Constituent databases and data stewards in the Neotoma Paleoecology Database: History, growth, and new directions
Eric C. Grimm1, J.L. Blois2, T. Giesecke3, R.W. Graham4, A.J. Smith5 and J.W. Williams6
The Neotoma Paleoecological Database provides critical cyberinfrastructure for paleoenvironmental research. The database can accommodate virtually any type of fossil data or paleoenvironmental proxy, and is extensible to new data types.
Scientists have long harnessed paleodata to study ecosystem dynamics across time and space. For example, to reconstruct the postglacial expansion of tree species, von Post (1924) assembled fossil-pollen data from across Sweden; Szafer (1935) assembled data from Poland and neighboring areas and invented isopolls to summarize the data; while Firbas (1949) collected data from central Europe north of the Alps, which he summarized in various ways including with isopolls, which he called “Pollenniederschlagskarten” (pollen rain maps). These early investigators assembled, organized, and processed data. In other words, they created “databases”, although that term was not yet invented. Their work demonstrated the power of data collections to address emergent questions. With the advent of computers, this power was greatly amplified, for both data management and data analysis.

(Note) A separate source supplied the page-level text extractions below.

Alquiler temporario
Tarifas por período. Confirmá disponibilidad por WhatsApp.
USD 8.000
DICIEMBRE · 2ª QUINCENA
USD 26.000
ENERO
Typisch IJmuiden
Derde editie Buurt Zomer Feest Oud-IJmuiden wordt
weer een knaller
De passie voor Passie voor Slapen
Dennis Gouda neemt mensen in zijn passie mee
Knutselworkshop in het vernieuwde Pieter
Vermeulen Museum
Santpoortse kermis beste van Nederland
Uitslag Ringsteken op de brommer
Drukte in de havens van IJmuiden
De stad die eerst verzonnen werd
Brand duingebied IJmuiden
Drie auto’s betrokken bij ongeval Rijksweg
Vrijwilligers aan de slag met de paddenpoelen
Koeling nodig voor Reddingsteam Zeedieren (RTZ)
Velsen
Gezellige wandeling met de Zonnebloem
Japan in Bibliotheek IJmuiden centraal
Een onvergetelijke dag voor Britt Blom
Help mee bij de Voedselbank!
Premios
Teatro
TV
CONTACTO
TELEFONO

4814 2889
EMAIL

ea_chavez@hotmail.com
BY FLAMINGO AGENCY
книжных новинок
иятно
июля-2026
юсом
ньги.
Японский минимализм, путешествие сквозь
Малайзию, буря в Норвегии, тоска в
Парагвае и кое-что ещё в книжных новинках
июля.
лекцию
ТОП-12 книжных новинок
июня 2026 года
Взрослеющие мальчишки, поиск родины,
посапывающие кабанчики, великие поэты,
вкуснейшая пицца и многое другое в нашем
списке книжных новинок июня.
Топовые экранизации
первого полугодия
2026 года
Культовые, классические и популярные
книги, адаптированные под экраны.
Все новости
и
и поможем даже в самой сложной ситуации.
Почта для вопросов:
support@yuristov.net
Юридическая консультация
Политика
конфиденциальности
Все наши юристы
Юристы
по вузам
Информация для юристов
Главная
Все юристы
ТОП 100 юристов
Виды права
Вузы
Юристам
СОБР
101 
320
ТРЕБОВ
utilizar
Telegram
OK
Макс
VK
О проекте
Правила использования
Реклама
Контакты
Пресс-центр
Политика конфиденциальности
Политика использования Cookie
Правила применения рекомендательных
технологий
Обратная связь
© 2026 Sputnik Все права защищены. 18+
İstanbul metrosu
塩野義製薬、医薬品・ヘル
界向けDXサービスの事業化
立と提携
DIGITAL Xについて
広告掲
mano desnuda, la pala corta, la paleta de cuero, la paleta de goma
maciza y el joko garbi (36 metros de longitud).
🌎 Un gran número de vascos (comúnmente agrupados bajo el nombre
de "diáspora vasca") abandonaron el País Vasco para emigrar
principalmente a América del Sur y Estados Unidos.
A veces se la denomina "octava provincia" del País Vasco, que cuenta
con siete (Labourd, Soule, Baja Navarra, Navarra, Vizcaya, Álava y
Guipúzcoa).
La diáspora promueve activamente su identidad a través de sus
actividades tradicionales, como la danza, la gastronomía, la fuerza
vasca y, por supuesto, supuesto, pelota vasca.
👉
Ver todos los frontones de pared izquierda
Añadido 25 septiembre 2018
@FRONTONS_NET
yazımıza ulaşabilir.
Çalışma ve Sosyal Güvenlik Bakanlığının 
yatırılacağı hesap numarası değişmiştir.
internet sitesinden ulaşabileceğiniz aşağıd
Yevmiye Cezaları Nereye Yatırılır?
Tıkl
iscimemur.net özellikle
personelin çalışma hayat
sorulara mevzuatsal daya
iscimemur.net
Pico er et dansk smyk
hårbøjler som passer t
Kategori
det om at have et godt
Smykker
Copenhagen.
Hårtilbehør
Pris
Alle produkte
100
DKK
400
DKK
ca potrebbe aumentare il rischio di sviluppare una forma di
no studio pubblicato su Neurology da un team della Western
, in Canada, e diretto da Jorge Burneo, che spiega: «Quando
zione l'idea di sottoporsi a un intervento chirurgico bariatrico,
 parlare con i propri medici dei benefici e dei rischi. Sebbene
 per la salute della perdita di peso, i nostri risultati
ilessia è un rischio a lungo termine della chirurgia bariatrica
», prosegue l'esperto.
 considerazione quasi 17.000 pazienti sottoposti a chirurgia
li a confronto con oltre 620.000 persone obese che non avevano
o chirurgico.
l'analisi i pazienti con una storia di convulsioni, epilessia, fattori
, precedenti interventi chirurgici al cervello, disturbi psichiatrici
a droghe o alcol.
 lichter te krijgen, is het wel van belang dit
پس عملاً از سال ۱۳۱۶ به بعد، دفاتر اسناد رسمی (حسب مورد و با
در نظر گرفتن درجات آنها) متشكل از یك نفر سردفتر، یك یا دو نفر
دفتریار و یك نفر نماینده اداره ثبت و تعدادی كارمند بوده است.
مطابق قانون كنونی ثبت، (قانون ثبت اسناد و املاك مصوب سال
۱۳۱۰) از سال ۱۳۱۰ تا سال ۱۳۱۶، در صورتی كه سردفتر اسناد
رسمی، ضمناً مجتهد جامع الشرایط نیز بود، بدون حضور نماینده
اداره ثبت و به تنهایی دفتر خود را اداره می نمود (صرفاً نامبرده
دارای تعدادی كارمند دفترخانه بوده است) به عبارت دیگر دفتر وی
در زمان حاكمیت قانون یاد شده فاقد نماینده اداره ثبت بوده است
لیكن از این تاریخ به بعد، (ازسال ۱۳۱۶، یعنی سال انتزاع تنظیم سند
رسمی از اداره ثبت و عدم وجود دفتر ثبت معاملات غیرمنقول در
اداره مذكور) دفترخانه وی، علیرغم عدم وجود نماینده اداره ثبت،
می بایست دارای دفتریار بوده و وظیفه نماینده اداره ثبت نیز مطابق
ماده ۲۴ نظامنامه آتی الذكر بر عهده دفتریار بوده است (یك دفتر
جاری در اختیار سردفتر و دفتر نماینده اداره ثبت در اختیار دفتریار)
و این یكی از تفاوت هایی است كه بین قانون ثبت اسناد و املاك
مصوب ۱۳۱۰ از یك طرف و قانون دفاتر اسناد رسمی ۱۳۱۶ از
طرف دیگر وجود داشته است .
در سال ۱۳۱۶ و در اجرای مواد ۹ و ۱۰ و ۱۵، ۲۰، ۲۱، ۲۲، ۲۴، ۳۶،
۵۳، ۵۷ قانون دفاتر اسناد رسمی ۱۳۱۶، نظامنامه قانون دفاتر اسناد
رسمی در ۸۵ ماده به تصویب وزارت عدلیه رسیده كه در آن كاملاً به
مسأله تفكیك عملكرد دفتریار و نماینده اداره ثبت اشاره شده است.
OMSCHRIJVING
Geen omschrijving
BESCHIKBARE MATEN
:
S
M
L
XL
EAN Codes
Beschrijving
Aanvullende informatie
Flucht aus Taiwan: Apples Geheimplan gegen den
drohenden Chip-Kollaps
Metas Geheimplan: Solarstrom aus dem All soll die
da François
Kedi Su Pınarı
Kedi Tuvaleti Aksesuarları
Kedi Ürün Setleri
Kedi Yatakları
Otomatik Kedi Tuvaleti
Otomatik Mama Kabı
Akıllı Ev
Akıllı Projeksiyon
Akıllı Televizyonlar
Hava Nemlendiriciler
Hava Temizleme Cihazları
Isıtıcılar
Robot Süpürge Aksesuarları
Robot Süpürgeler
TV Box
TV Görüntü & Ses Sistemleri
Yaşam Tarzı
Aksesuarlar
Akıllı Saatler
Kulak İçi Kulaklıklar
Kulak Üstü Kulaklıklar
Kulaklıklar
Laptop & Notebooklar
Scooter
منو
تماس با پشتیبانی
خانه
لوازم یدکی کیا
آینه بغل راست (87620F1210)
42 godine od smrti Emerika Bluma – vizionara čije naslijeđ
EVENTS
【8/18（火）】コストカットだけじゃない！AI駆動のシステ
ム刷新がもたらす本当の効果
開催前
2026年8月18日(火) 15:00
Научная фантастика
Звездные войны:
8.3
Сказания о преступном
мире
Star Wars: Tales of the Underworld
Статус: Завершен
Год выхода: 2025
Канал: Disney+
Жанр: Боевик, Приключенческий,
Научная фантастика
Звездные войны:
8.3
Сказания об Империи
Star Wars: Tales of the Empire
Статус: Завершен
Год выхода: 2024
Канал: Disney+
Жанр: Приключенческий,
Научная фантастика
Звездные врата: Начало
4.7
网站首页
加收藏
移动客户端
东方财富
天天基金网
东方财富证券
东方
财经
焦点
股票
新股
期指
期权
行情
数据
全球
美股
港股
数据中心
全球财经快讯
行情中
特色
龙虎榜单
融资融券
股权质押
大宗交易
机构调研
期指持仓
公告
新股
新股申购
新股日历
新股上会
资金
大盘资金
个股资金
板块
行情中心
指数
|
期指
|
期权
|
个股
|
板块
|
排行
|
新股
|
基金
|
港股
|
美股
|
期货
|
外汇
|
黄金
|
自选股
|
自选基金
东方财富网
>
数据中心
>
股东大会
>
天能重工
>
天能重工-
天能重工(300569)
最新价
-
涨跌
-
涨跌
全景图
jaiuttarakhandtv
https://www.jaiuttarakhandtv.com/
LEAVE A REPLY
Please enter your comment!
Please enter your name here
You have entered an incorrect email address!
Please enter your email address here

An early effort to harness computing power was the Cooperative Holocene Mapping Project (COHMAP Members 1988; Wright et al. 1993) in the 1970s, which developed an archive of pollen data as flat files. Many scientists contributed data to this project, which produced numerous publications and spinoff projects. Nevertheless, the data were not publicly available, accompanied by rich metadata, or stored in a relational database. That changed with the advent of the North American Pollen Database (NAPD) in the early 1990s, which was made available for public access by the National Geophysical Data Center of the U.S. National Oceanic and Atmospheric Administration. NAPD was first populated with data from COHMAP, then continued to acquire additional legacy and new data over about 15 years. The European Pollen Database (EPD) was developed simultaneously and in collaboration with NAPD, but the two databases remained separate. The FAUNMAP database, which included Quaternary data from the conterminous United States, was also launched in the early 1990s and made available on floppy disk included with its publication (FAUNMAP Working Group 1994). Following the success of these three databases, other databases were developed for other regions and data types, including the Latin America Pollen Database (LAPD), African Pollen Database, North American Plant Macrofossil Database, North American Non-Marine Ostracode Database (NANODe), Diatom Paleolimnology Data Cooperative, Northern Eurasian Palaeoecological Database, and others.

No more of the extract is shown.